(Dataset entries)
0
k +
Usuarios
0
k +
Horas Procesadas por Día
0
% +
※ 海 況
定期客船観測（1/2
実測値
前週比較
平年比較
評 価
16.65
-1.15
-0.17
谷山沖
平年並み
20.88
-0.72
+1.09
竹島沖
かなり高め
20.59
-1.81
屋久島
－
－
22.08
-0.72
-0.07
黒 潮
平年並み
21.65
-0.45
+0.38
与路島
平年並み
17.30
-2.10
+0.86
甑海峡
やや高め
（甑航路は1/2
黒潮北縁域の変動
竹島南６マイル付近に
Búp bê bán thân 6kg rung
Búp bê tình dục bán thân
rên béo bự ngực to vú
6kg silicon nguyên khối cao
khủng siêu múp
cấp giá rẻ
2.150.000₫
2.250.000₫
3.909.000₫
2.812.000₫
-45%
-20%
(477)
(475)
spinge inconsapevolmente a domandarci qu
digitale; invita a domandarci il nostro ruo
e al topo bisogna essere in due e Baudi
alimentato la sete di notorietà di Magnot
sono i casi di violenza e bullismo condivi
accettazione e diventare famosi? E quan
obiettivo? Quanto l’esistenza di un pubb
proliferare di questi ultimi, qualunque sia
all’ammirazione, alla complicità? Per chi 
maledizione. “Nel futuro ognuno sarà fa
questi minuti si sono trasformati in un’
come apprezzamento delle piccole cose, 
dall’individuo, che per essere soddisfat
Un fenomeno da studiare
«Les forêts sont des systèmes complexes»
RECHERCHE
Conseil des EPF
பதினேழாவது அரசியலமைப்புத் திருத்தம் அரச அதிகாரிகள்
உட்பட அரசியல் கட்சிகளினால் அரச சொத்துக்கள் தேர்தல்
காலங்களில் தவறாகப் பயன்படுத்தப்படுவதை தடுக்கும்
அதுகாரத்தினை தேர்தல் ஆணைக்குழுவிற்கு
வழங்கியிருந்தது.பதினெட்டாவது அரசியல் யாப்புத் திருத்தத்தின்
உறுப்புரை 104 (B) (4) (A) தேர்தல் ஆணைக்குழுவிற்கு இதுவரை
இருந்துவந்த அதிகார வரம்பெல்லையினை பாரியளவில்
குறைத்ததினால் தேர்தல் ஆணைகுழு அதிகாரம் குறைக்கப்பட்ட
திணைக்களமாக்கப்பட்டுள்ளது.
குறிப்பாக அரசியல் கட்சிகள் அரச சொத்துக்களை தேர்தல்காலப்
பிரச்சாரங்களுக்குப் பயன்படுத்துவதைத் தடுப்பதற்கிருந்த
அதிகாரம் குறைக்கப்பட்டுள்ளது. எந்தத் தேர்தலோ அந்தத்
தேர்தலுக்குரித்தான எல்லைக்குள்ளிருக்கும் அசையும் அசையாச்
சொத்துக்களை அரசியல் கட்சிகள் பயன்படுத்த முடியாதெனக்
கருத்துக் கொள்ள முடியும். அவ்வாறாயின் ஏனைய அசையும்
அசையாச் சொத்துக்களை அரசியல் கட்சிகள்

• _BRIEF_:
Of the entries above, repeat exactly the lines between the line with "பதினேழாவது அரசியலமைப்புத் திருத்தம்" and the line with "உறுப்புரை 104 (B)", inclusive, and no others.

• _THE COMPLETED TASK_:
பதினேழாவது அரசியலமைப்புத் திருத்தம் அரச அதிகாரிகள்
உட்பட அரசியல் கட்சிகளினால் அரச சொத்துக்கள் தேர்தல்
காலங்களில் தவறாகப் பயன்படுத்தப்படுவதை தடுக்கும்
அதுகாரத்தினை தேர்தல் ஆணைக்குழுவிற்கு
வழங்கியிருந்தது.பதினெட்டாவது அரசியல் யாப்புத் திருத்தத்தின்
உறுப்புரை 104 (B) (4) (A) தேர்தல் ஆணைக்குழுவிற்கு இதுவரை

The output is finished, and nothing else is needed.